- Exercise description:
All lines in the entries below that hold "vítima" make up the answer.

- Materials provided:
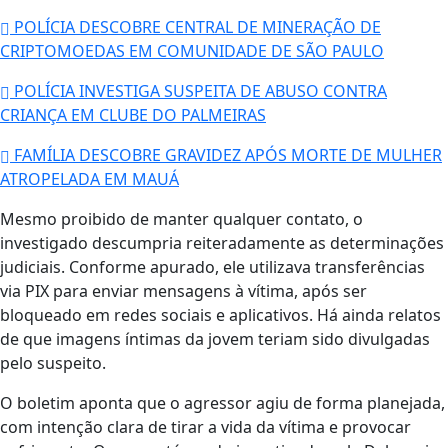
POLÍCIA DESCOBRE CENTRAL DE MINERAÇÃO DE
CRIPTOMOEDAS EM COMUNIDADE DE SÃO PAULO
POLÍCIA INVESTIGA SUSPEITA DE ABUSO CONTRA
CRIANÇA EM CLUBE DO PALMEIRAS
FAMÍLIA DESCOBRE GRAVIDEZ APÓS MORTE DE MULHER
ATROPELADA EM MAUÁ
Mesmo proibido de manter qualquer contato, o
investigado descumpria reiteradamente as determinações
judiciais. Conforme apurado, ele utilizava transferências
via PIX para enviar mensagens à vítima, após ser
bloqueado em redes sociais e aplicativos. Há ainda relatos
de que imagens íntimas da jovem teriam sido divulgadas
pelo suspeito.
O boletim aponta que o agressor agiu de forma planejada,
com intenção clara de tirar a vida da vítima e provocar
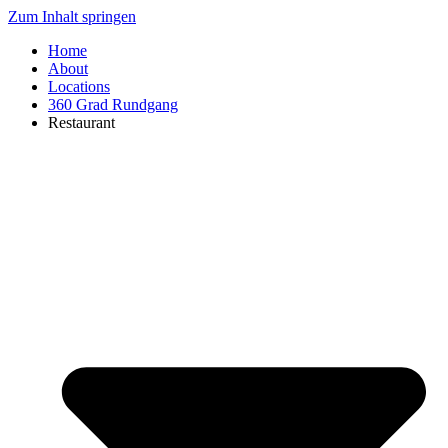
Zum Inhalt springen
Home
About
Locations
360 Grad Rundgang
Restaurant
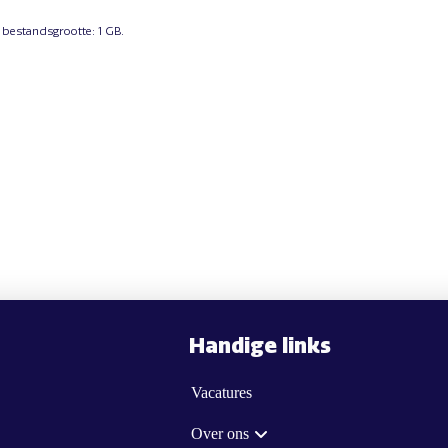
 bestandsgrootte: 1 GB.
Handige links
Vacatures
Over ons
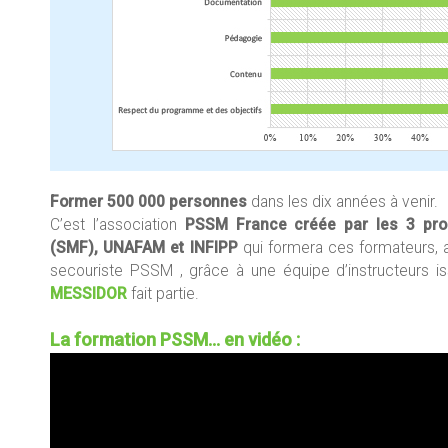
Former 500 000 personnes
dans les dix années à venir.
C’est l’association
PSSM France créée par les 3 pro
(SMF), UNAFAM et INFIPP
qui formera ces formateurs, a
secouriste PSSM , grâce à une équipe d’instructeurs i
MESSIDOR
fait partie.
La formation PSSM… en vidéo :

- Task output:
via PIX para enviar mensagens à vítima, após ser
com intenção clara de tirar a vida da vítima e provocar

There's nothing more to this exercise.